* [What you are asked to do]
Where does the word "konkurencji" occur in the data below? Copy each line that holds it.
=== Entries shown ===
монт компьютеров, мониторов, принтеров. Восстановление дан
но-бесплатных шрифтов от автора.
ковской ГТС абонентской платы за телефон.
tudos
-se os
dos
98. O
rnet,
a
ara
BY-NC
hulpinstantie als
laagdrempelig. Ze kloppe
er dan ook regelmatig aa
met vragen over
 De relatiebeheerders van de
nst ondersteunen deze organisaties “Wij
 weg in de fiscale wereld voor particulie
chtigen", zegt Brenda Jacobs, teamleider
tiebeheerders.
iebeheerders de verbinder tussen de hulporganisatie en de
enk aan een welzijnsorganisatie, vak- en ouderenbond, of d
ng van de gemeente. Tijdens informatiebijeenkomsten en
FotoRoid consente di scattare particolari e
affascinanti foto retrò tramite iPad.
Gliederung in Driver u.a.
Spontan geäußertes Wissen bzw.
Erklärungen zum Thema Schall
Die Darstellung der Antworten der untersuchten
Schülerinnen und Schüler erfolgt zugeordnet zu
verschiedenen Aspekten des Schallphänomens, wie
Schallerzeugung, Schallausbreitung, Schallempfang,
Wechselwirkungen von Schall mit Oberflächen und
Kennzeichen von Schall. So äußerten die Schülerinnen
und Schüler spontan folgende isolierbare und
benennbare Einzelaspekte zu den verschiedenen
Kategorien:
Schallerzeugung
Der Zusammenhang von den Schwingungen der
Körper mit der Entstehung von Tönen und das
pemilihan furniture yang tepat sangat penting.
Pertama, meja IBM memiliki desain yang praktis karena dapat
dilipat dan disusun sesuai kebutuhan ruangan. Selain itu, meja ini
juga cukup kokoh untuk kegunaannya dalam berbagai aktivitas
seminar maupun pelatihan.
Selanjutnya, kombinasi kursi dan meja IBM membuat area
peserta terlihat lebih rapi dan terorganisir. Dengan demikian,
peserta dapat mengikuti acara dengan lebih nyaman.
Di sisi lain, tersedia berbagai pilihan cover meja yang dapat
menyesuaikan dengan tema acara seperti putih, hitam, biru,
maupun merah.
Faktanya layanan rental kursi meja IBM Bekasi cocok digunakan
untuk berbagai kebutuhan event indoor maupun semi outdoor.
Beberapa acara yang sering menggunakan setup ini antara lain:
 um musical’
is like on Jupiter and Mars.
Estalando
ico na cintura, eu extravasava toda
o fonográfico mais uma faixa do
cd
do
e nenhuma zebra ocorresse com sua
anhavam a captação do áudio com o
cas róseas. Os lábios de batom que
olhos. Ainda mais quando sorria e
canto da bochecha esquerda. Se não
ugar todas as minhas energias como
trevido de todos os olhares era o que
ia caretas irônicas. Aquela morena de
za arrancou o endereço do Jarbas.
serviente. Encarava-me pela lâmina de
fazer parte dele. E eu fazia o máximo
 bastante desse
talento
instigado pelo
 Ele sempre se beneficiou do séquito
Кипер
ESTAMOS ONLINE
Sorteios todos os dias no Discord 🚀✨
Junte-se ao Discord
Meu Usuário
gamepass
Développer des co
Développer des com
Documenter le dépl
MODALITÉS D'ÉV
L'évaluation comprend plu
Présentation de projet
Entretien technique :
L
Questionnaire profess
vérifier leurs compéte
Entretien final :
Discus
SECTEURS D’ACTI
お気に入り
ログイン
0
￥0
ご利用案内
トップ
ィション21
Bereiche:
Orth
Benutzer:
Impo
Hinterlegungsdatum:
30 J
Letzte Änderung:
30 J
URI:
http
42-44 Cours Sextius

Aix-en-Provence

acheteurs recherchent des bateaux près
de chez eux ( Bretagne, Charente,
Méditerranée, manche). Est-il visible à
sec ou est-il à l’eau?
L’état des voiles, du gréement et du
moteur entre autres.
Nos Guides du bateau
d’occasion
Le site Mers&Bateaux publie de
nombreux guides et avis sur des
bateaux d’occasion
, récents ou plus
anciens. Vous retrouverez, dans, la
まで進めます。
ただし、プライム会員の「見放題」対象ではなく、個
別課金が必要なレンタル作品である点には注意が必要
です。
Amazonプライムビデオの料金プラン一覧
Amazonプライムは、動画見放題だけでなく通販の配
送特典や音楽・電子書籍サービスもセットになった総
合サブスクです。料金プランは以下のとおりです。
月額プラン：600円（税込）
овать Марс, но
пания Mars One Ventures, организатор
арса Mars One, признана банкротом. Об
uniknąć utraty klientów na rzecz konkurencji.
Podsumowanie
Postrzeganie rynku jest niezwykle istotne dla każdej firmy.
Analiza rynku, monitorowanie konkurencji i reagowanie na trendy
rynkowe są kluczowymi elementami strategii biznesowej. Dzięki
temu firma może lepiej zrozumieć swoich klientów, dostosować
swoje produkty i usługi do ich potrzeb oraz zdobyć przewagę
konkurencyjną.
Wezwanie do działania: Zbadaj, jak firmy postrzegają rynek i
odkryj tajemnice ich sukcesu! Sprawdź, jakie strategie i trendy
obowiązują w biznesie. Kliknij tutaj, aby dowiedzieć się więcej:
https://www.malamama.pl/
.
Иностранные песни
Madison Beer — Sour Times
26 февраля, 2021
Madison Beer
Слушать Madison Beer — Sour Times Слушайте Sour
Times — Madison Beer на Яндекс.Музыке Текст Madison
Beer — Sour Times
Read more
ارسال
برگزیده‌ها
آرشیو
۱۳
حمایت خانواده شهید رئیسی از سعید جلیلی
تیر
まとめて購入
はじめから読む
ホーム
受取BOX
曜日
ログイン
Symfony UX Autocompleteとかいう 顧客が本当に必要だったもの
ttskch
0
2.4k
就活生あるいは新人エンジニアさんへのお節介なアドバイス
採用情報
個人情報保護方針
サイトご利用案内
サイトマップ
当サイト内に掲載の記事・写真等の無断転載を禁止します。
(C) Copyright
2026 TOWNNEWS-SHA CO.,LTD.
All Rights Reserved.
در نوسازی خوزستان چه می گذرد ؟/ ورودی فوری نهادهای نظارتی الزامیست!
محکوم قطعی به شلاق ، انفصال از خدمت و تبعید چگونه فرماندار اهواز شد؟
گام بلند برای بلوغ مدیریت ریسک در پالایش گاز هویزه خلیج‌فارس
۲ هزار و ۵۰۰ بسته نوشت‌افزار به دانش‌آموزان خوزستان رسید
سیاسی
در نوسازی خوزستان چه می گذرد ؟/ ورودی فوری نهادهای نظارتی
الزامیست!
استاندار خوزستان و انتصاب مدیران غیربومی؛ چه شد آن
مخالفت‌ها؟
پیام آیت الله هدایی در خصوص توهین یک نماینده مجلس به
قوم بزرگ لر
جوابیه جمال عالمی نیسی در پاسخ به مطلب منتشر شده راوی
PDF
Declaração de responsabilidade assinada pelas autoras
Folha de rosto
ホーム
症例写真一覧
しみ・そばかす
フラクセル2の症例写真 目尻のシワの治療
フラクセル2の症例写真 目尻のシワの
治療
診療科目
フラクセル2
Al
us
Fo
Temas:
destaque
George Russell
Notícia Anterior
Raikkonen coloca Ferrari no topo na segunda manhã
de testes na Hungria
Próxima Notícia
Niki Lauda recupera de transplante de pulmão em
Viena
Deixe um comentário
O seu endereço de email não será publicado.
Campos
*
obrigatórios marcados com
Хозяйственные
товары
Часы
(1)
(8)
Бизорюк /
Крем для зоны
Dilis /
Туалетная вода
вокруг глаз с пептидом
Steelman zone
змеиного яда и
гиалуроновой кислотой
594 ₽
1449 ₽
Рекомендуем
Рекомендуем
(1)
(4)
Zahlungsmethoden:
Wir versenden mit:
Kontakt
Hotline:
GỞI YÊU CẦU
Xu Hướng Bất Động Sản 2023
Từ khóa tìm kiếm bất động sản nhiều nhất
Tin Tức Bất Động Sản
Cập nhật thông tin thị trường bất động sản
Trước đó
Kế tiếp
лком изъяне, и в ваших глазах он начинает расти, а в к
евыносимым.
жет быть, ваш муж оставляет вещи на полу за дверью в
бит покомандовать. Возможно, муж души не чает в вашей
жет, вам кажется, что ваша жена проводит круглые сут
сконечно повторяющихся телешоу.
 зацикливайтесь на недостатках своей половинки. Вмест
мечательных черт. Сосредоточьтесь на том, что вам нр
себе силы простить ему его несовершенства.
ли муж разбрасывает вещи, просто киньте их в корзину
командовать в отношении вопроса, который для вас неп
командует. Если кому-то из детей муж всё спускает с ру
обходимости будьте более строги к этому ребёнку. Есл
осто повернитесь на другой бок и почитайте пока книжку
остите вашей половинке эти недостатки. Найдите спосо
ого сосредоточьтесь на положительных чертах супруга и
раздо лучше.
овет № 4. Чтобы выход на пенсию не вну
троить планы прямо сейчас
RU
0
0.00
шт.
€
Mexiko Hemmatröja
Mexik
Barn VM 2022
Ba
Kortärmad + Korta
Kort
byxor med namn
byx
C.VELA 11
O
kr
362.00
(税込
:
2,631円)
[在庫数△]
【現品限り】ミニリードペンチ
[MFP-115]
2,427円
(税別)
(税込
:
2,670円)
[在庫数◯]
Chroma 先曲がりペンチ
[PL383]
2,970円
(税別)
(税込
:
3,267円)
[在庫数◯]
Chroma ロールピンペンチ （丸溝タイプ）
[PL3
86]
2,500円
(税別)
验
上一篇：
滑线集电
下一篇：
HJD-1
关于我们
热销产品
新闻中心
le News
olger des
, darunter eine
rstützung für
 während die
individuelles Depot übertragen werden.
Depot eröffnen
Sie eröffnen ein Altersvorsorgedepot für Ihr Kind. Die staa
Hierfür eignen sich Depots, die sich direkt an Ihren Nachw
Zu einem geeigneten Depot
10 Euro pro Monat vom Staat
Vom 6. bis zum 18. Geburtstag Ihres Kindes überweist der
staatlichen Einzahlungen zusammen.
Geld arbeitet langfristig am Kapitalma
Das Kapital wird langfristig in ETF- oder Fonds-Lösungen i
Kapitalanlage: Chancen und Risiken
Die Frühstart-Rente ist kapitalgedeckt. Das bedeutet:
===
* [Output]
uniknąć utraty klientów na rzecz konkurencji.
Analiza rynku, monitorowanie konkurencji i reagowanie na trendy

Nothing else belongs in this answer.